Measuring General Intelligence with Generated Games

Abstract: We present gg-bench, a collection of game environments designed to evaluate general reasoning capabilities in LLMs. Unlike most static benchmarks, gg-bench is a data generating process where new evaluation instances can be generated at will. In particular, gg-bench is synthetically generated by (1) using a LLM to generate natural language descriptions of novel games, (2) using the LLM to implement each game in code as a Gym environment, and (3) training reinforcement learning (RL) agents via self-play on the generated games. We evaluate LLMs by their winrate against these RL agents by prompting models with the game description, current board state, and a list of valid moves, after which models output the moves they wish to take. gg-bench is challenging: state-of-the-art LLMs such as GPT-4o and Claude 3.7 Sonnet achieve winrates of 7-9% on gg-bench using in-context learning, while reasoning models such as o1, o3-mini and DeepSeek-R1 achieve average winrates of 31-36%. We release the generated games, data generation process, and evaluation code in order to support future modeling work and expansion of our benchmark.

• The paper introduces gg-bench, a novel benchmark that dynamically generates strategy games to evaluate LLMs' general intelligence.
• It employs a procedural approach where LLMs generate game descriptions and implementations, with RL agents trained through self-play to provide measurable win rates.
• The findings highlight LLMs' strategic reasoning limitations and set the stage for scalable, evolving evaluation frameworks in AGI research.

Measuring General Intelligence with Generated Games

Introduction

The pursuit of AGI remains at the forefront of AI research, with numerous challenges in assessing the capacity of AI systems to generalize across novel, unseen environments. The paper "Measuring General Intelligence with Generated Games" (2505.07215) introduces {gg-bench}, a sophisticated benchmark designed to evaluate the reasoning abilities of LLMs through the lens of dynamically generated gaming environments. This work departs from static evaluation paradigms by utilizing a data-generating process that produces diverse and original game instances driven by LLM capabilities.

Benchmark Overview

{gg-bench} comprises a collection of game environments where LLMs are tasked with competing against reinforcement learning (RL) agents in synthesized games. These games are generated through a procedural method leveraging LLMs for crafting descriptions and implementations of two-player strategy games (Figure 1). The process begins with LLMs producing natural language descriptions of novel games, followed by coding these games into Gym environments. RL agents are then trained using self-play to establish competitive benchmarks against which the LLMs are evaluated. This paradigm emphasizes evaluating models based on their win rates against RL-trained agents rather than merely solved static tasks.

Figure 1: Overview of our benchmark creation process. We start by generating descriptions of two-player strategy games, after which we generate implementations of these games as Gym environments. Lastly, we employ self-play reinforcement learning to train agents on these games.

Evaluation Process

The evaluation utilizes various state-of-the-art LLMs and reasoning models, such as GPT-4o and DeepSeek-R1, assessing their performance through win rates against RL agents. The benchmark is notably challenging; non-reasoning LLMs achieve win rates between 7% and 9%, while advanced reasoning models demonstrate win rates from 31% to 36%. The primary failure of current LLMs stems from their inability to execute strategic reasoning over extended gameplay sequences, highlighting the necessity for structured decision-making and adaptability.

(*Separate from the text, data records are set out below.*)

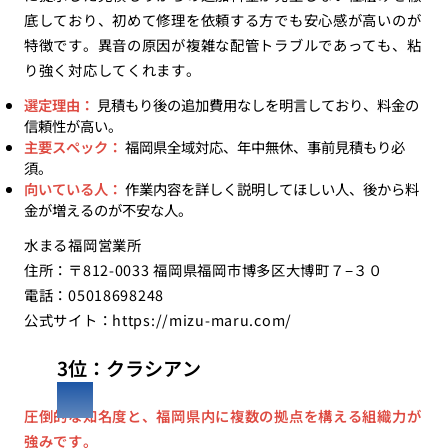
底しており、初めて修理を依頼する方でも安心感が高いのが
特徴です。異音の原因が複雑な配管トラブルであっても、粘
り強く対応してくれます。
選定理由：
見積もり後の追加費用なしを明言しており、料金の
信頼性が高い。
主要スペック：
福岡県全域対応、年中無休、事前見積もり必
須。
向いている人：
作業内容を詳しく説明してほしい人、後から料
金が増えるのが不安な人。
水まる福岡営業所
住所：〒812-0033 福岡県福岡市博多区大博町７−３０
電話：05018698248
公式サイト：
https://mizu-maru.com/
3位：クラシアン
圧倒的な知名度と、福岡県内に複数の拠点を構える組織力が
強みです。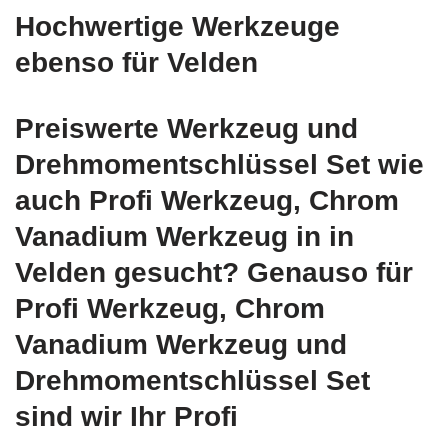
Hochwertige Werkzeuge
ebenso für Velden
Preiswerte Werkzeug und
Drehmomentschlüssel Set wie
auch Profi Werkzeug, Chrom
Vanadium Werkzeug in in
Velden gesucht? Genauso für
Profi Werkzeug, Chrom
Vanadium Werkzeug und
Drehmomentschlüssel Set
sind wir Ihr Profi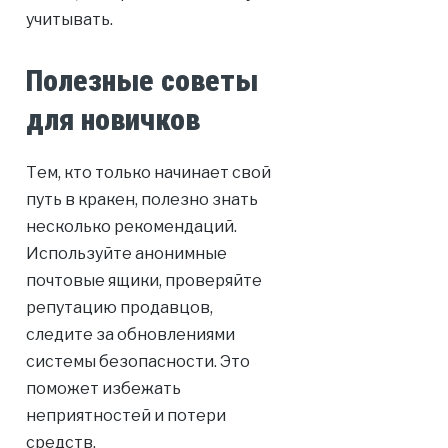
учитывать.
Полезные советы
для новичков
Тем, кто только начинает свой
путь в кракен, полезно знать
несколько рекомендаций.
Используйте анонимные
почтовые ящики, проверяйте
репутацию продавцов,
следите за обновлениями
системы безопасности. Это
поможет избежать
неприятностей и потери
средств.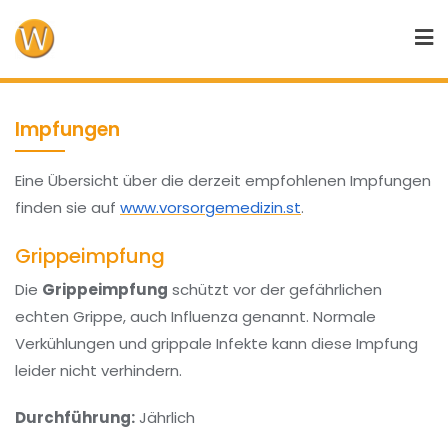
Skip
to
content
Impfungen
Eine Übersicht über die derzeit empfohlenen Impfungen
finden sie auf
www.vorsorgemedizin.st
.
Grippeimpfung
Die
Grippeimpfung
schützt vor der gefährlichen
echten Grippe, auch Influenza genannt. Normale
Verkühlungen und grippale Infekte kann diese Impfung
leider nicht verhindern.
Durchführung:
Jährlich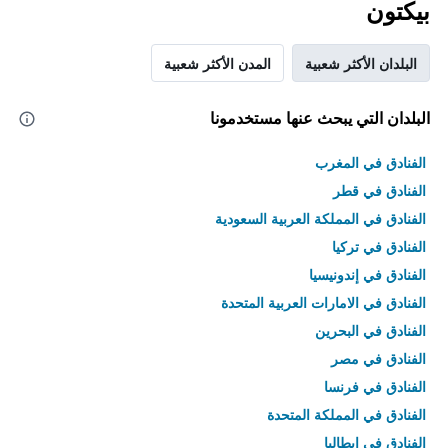
بيكتون
البلدان الأكثر شعبية
المدن الأكثر شعبية
البلدان التي يبحث عنها مستخدمونا
الفنادق في المغرب
الفنادق في قطر
الفنادق في المملكة العربية السعودية
الفنادق في تركيا
الفنادق في إندونيسيا
الفنادق في الامارات العربية المتحدة
الفنادق في البحرين
الفنادق في مصر
الفنادق في فرنسا
الفنادق في المملكة المتحدة
الفنادق في إيطاليا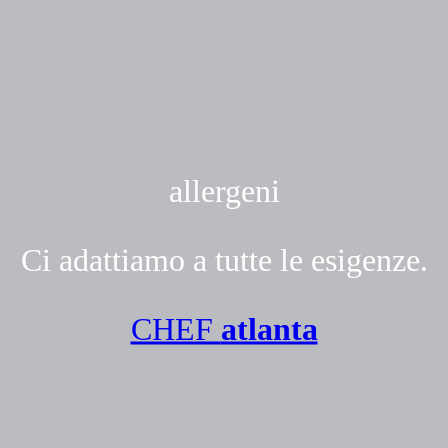
allergeni
Ci adattiamo a tutte le esigenze.
CHEF
atlanta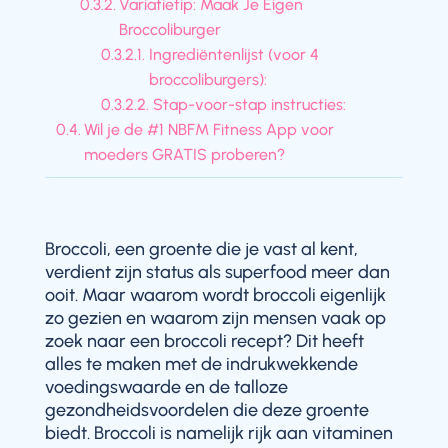
Variatietip: Maak Je Eigen
Broccoliburger
Ingrediëntenlijst (voor 4
broccoliburgers):
Stap-voor-stap instructies:
Wil je de #1 NBFM Fitness App voor
moeders GRATIS proberen?
Broccoli, een groente die je vast al kent,
verdient zijn status als superfood meer dan
ooit. Maar waarom wordt broccoli eigenlijk
zo gezien en waarom zijn mensen vaak op
zoek naar een broccoli recept? Dit heeft
alles te maken met de indrukwekkende
voedingswaarde en de talloze
gezondheidsvoordelen die deze groente
biedt. Broccoli is namelijk rijk aan vitaminen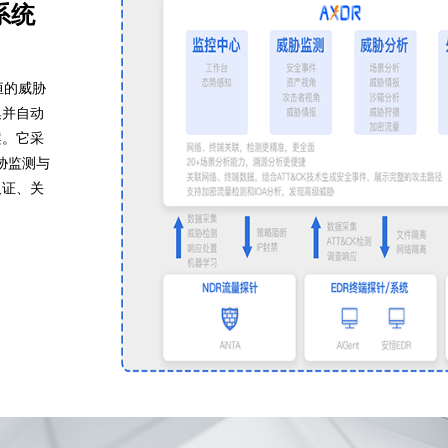
系统
恒的威胁
集并自动
案。它采
胁监测与
取证、关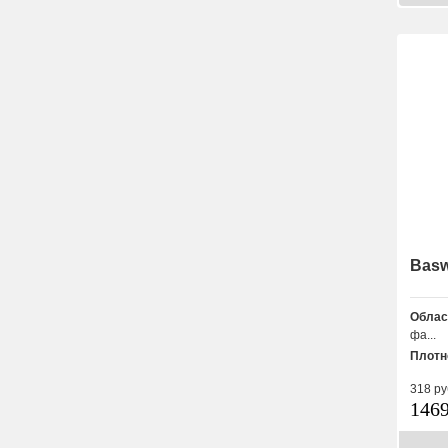
Basw
Облас
фа...
Плотн
318
ру
146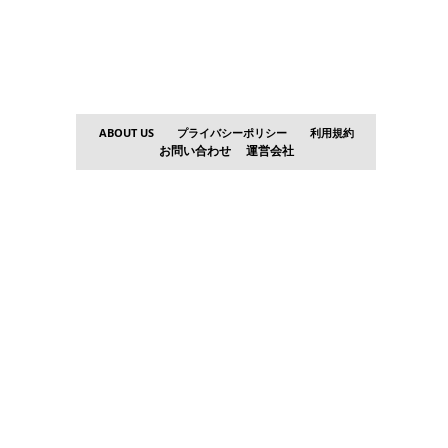
ABOUT US
プライバシーポリシー
利用規約
お問い合わせ
運営会社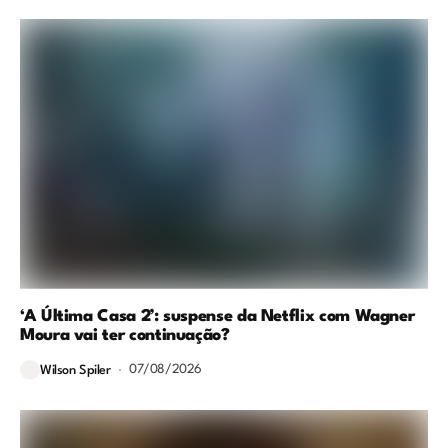
‘A Última Casa 2’: suspense da Netflix com Wagner
Moura vai ter continuação?
07/08/2026
Wilson Spiler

Analysis of Generated Games

The games within {gg-bench} exhibit considerable diversity in terms of gameplay mechanics and strategic elements. The generated environments are scrutinized for code similarity using Dolos, ensuring the originality and non-plagiarized nature of each instance (Figure 2). Despite the procedural generation process, the games span categories from number-based puzzles to combinatorial strategy, ensuring a broad spectrum of complexity and challenge.

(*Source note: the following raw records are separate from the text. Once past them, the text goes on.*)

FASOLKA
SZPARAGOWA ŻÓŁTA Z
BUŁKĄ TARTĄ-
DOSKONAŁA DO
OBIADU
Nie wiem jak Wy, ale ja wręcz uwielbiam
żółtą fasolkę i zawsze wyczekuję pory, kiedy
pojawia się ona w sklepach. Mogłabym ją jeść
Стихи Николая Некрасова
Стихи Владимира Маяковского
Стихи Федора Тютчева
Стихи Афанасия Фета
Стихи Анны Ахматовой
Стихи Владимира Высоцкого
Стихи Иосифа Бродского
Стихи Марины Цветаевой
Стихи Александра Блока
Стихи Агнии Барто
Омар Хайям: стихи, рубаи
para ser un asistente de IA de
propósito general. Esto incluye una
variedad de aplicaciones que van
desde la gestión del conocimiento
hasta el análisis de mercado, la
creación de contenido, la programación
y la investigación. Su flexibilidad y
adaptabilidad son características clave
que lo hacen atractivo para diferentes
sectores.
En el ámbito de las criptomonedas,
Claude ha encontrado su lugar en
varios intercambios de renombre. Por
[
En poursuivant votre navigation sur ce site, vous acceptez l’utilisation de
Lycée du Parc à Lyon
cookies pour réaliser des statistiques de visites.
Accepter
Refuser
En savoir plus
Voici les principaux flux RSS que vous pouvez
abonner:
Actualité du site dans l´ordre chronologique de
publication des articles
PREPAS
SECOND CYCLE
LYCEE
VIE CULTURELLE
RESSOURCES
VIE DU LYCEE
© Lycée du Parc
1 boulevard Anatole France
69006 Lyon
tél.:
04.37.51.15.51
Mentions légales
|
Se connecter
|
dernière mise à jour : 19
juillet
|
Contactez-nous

Figure 2: Distribution of the highest similarity score for every one of the 126 games in {gg-bench}.

Implications and Future Work

The scalability of {gg-bench} as a dynamic benchmark offers a robust platform for future expansions and refinements as AI progresses. This dynamic aspect ensures that as more sophisticated models are developed, the benchmark can evolve through generating new, increasingly complex games. The approach also proposes empirical demonstrations that models can generate tasks they themselves are unable to solve, suggesting a trajectory for future model development aiming towards AGI. Future work will focus on enhancing the benchmarks’ difficulty and breadth, illustrating continuous improvements in both game complexity and model reasoning ability.

Conclusion

The paper presents a forward-thinking approach to measuring general intelligence in LLMs through dynamically generated games, setting a precedent for scalable, procedurally generated benchmarks. By releasing the data generation code, the paper opens new avenues for exploring and expanding AGI evaluation methods, ultimately contributing significantly to the field’s understanding and pursuit of truly intelligent systems.